---------- RECORD EXTRACTS ----------
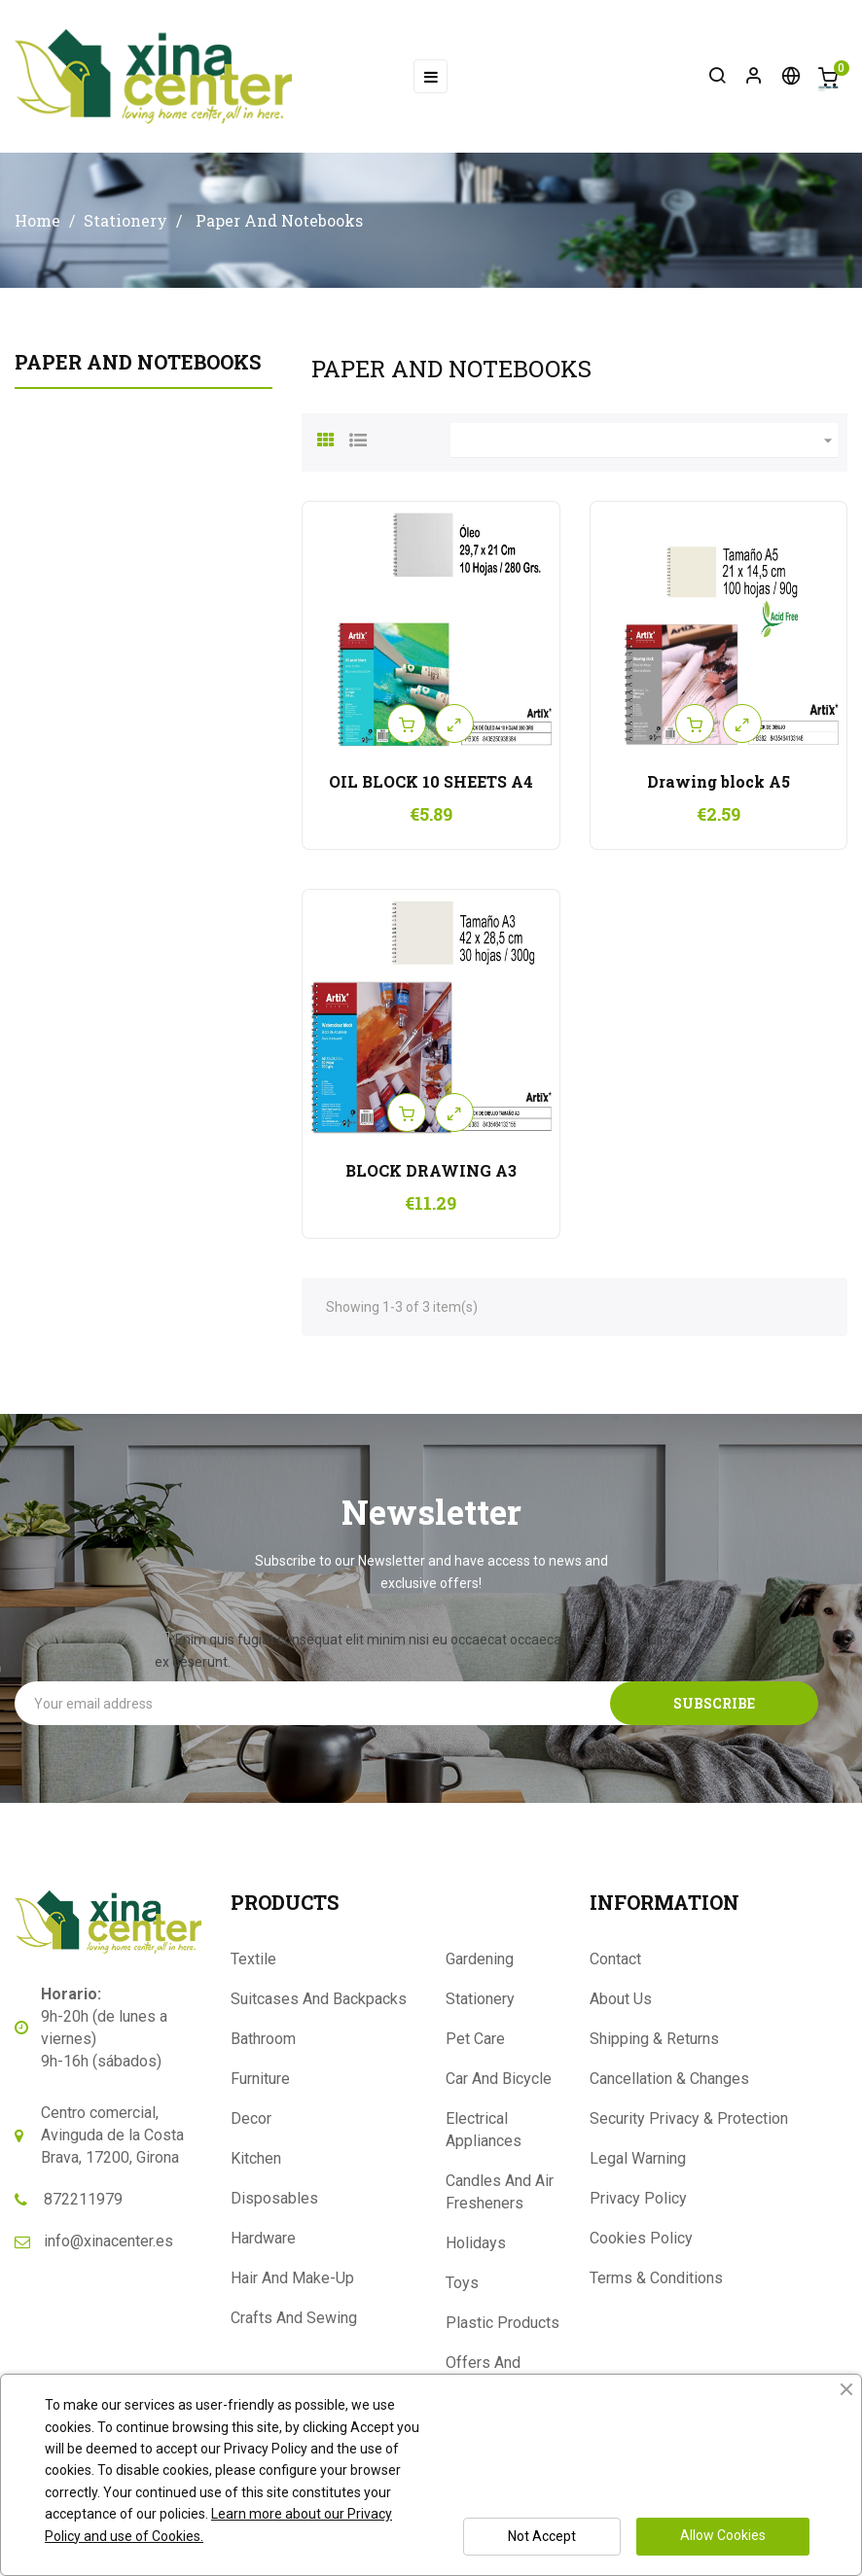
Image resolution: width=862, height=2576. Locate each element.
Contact (615, 1959)
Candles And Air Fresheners (500, 2191)
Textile (253, 1959)
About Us (621, 1999)
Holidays (476, 2243)
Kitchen (256, 2158)
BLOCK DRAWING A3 (431, 1170)
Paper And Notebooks (138, 361)
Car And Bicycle (499, 2078)
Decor (251, 2118)
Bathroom (263, 2038)
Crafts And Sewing (294, 2318)
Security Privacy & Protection (689, 2118)
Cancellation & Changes (669, 2078)
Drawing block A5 (718, 781)
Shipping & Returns (654, 2038)
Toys (462, 2283)
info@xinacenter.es (108, 2241)
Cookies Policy (641, 2238)
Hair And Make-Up (292, 2278)
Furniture (260, 2078)
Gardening (480, 1959)
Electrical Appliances (483, 2129)
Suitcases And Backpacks (319, 1999)
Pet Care (475, 2038)
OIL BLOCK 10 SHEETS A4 (431, 781)
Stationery (480, 1999)
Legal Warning (638, 2158)
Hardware (263, 2238)
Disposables (274, 2198)
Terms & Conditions (656, 2278)
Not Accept (542, 2536)
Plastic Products (502, 2322)
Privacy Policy (638, 2198)
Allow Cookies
----------
Respond with one number, namely the count of lines in the entries above that hold the word "Privacy".

2